Yesterday the much-maligned community was once again in the spotlight after the Princess Royal apparently said that she could not wait to leave "as soon as possible".

The Princess was in town to officially open a new £40m shopping centre. The 350,000sq ft Antonine Centre was designed to breathe life into the beleaguered area, kick-start regeneration and restore the town's reputation.

But a day of celebration, not least because Cumbernauld has reached the grand old age of 50, was reportedly marred by one small sentence.

At the end of a packed visit, Bob Chadha, a councillor, was chatting to the royal visitor. "She told me she was planning to get on to a flight to London as soon as possible," he explained.

Whether the Princess intended to cause offence is debatable. But the people of Cumbernauld are understandably sensitive to slurs and several accused her of being rude.
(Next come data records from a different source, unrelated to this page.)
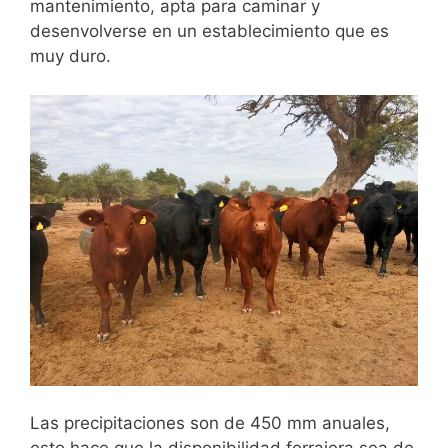
mantenimiento, apta para caminar y
desenvolverse en un establecimiento que es
muy duro.
Las precipitaciones son de 450 mm anuales,
esto hace que la disponibilidad forrajera sea de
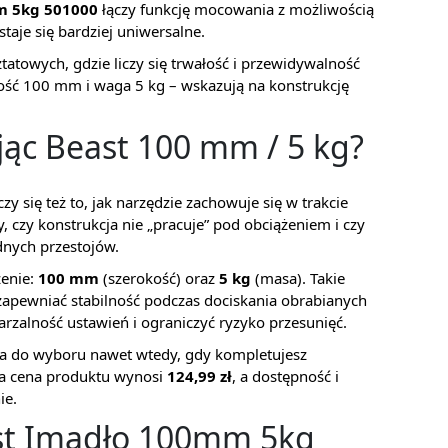
m 5kg 501000
łączy funkcję mocowania z możliwością
taje się bardziej uniwersalne.
atowych, gdzie liczy się trwałość i przewidywalność
ość 100 mm i waga 5 kg – wskazują na konstrukcję
jąc Beast 100 mm / 5 kg?
zy się też to, jak narzędzie zachowuje się w trakcie
, czy konstrukcja nie „pracuje” pod obciążeniem i czy
nych przestojów.
zenie:
100 mm
(szerokość) oraz
5 kg
(masa). Takie
zapewniać stabilność podczas dociskania obrabianych
rzalność ustawień i ograniczyć ryzyko przesunięć.
ca do wyboru nawet wtedy, gdy kompletujesz
na cena produktu wynosi
124,99 zł
, a dostępność i
ie.
st Imadło 100mm 5kg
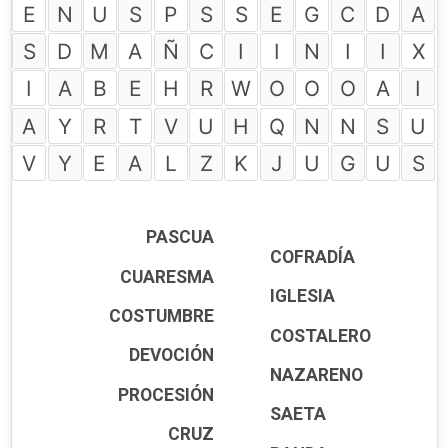
E
N
U
S
P
S
S
E
G
C
D
A
S
D
M
A
Ñ
C
I
I
N
I
I
X
I
A
B
E
H
R
W
O
O
O
A
I
A
Y
R
T
V
U
H
Q
N
N
S
U
V
Y
E
A
L
Z
K
J
U
G
U
S
PASCUA
COFRADÍA
CUARESMA
IGLESIA
COSTUMBRE
COSTALERO
DEVOCIÓN
NAZARENO
PROCESIÓN
SAETA
CRUZ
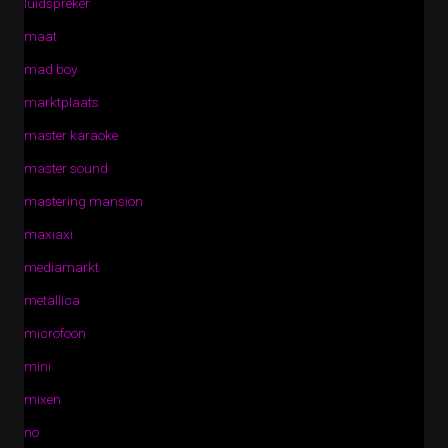
luidspreker
maat
mad boy
marktplaats
master karaoke
master sound
mastering mansion
maxiaxi
mediamarkt
metallica
microfoon
mini
mixen
no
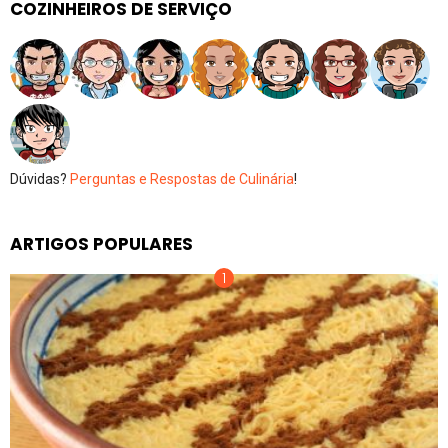
COZINHEIROS DE SERVIÇO
Dúvidas?
Perguntas e Respostas de Culinária
!
ARTIGOS POPULARES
The 60,000 residents of this small corner of Scotland just outside Glasgow have become all too accustomed to mud-slinging.

The insults are as colourful as they are diverse. Twice winner of the Carbuncle Architecture Award for the most dismal town in Scotland, its centre has been described as everything from "the Lego fantasy of an unhappy child" to "a rabbit warren on stilts".
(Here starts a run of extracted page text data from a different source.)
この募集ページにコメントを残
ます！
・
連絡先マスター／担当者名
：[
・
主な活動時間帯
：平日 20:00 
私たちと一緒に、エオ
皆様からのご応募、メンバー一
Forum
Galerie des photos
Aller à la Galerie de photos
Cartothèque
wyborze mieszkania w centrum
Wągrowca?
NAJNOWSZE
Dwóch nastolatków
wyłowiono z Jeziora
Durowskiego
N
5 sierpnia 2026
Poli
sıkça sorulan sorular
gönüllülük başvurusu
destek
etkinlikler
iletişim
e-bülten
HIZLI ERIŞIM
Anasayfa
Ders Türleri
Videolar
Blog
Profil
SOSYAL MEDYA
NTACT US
It has featured in the TheIdler Book of Crap Towns and one writer described its grim, concrete architecture as an excellent example of the "Kafkaesque urban hellholes that state-led social housing plans inevitably create". Its own inhabitants have nicknamed it the Kabul of the north. And at the time of the 2005 award, one said: "I think Cumbernauld should be applauded because it's the best nuclear deterrent ever. It shows what we'd be left with if the missiles were ever used."

It is not as if the town has not tried to lift its spirits. Last year Carolyn McGoldrick, a singer, was given a £2,000 grant by North Lanarkshire Council to record a ballad, "Cumbernauld, A Love Song". It can also boast the historic St Enoch's clock, which featured in the film Gregory's Girl.

Gordon Murray, 80, North Lanarkshire's oldest serving councillor, said Cumbernauld had been an experimental town. "The trouble is, people washed their hands of Cumbernauld and have not been prepared to straighten out the defects that came from experimental building," he added.